BRIEF: Go to the line that contains "Качественные дипломы с доставкой на дом" in the records below and repeat it, and each line after it, exactly through the end, omitting pictures.

[Saved entries]

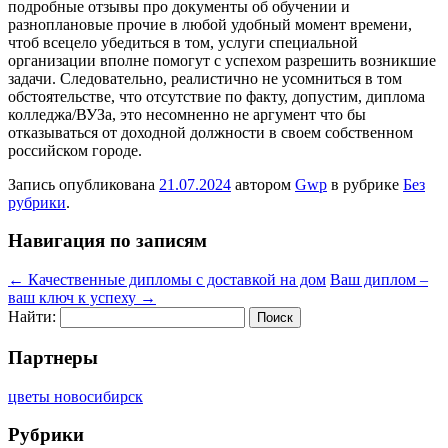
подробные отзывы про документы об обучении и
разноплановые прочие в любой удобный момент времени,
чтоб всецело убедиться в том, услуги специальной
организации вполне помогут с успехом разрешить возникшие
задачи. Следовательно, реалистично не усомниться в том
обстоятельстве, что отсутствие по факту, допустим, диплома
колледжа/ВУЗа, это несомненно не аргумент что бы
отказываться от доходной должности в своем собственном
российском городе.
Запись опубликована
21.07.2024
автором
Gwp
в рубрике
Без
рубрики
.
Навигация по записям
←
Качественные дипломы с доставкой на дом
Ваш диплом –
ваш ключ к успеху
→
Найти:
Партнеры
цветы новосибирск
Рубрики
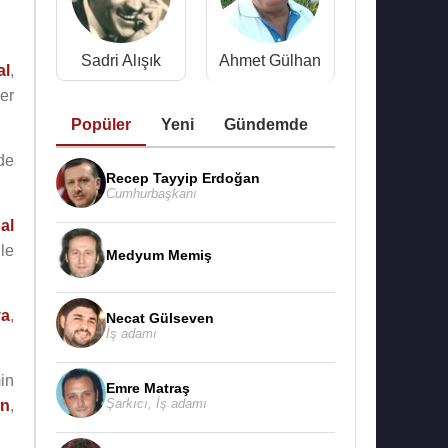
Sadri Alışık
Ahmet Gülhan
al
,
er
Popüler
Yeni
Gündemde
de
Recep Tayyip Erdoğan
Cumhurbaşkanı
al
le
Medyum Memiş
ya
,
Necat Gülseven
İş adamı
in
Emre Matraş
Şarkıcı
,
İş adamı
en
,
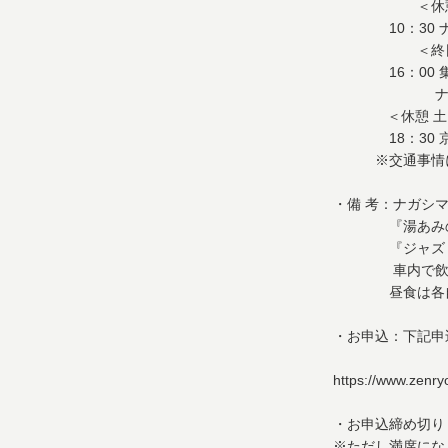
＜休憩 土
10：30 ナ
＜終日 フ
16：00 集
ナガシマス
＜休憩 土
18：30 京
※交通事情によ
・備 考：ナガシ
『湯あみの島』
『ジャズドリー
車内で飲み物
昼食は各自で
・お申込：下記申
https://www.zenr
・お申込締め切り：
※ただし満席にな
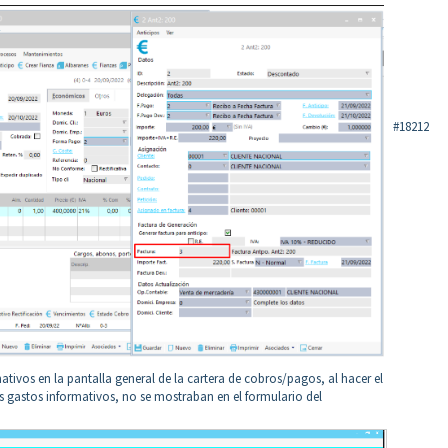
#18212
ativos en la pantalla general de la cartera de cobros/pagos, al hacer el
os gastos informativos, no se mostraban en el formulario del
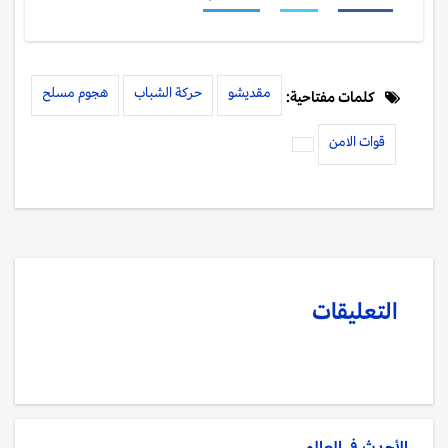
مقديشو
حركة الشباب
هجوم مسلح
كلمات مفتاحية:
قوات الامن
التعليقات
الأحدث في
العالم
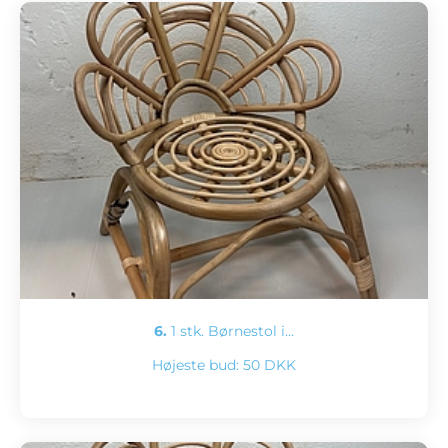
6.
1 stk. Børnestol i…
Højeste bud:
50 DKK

SOLUTION:
Качественные дипломы с доставкой на дом
Ваш диплом –
ваш ключ к успеху
→
Найти:
Партнеры
цветы новосибирск
Рубрики
Sadri Alışık
Ahmet Gülhan
al
,
er
Popüler
Yeni
Gündemde
de
Recep Tayyip Erdoğan
Cumhurbaşkanı
al
le
Medyum Memiş
ya
,
Necat Gülseven
İş adamı
in
Emre Matraş
Şarkıcı
,
İş adamı
en
,
＜休憩 土
10：30 ナ
＜終日 フ
16：00 集
ナガシマス
＜休憩 土
18：30 京
※交通事情によ
・備 考：ナガシ
『湯あみの島』
『ジャズドリー
車内で飲み物
昼食は各自で
・お申込：下記申
https://www.zenr
・お申込締め切り：
※ただし満席にな
#18212
ativos en la pantalla general de la cartera de cobros/pagos, al hacer el
os gastos informativos, no se mostraban en el formulario del
مقديشو
حركة الشباب
هجوم مسلح
كلمات مفتاحية:
قوات الامن
التعليقات
الأحدث في
العالم
6.
1 stk. Børnestol i…
Højeste bud:
50 DKK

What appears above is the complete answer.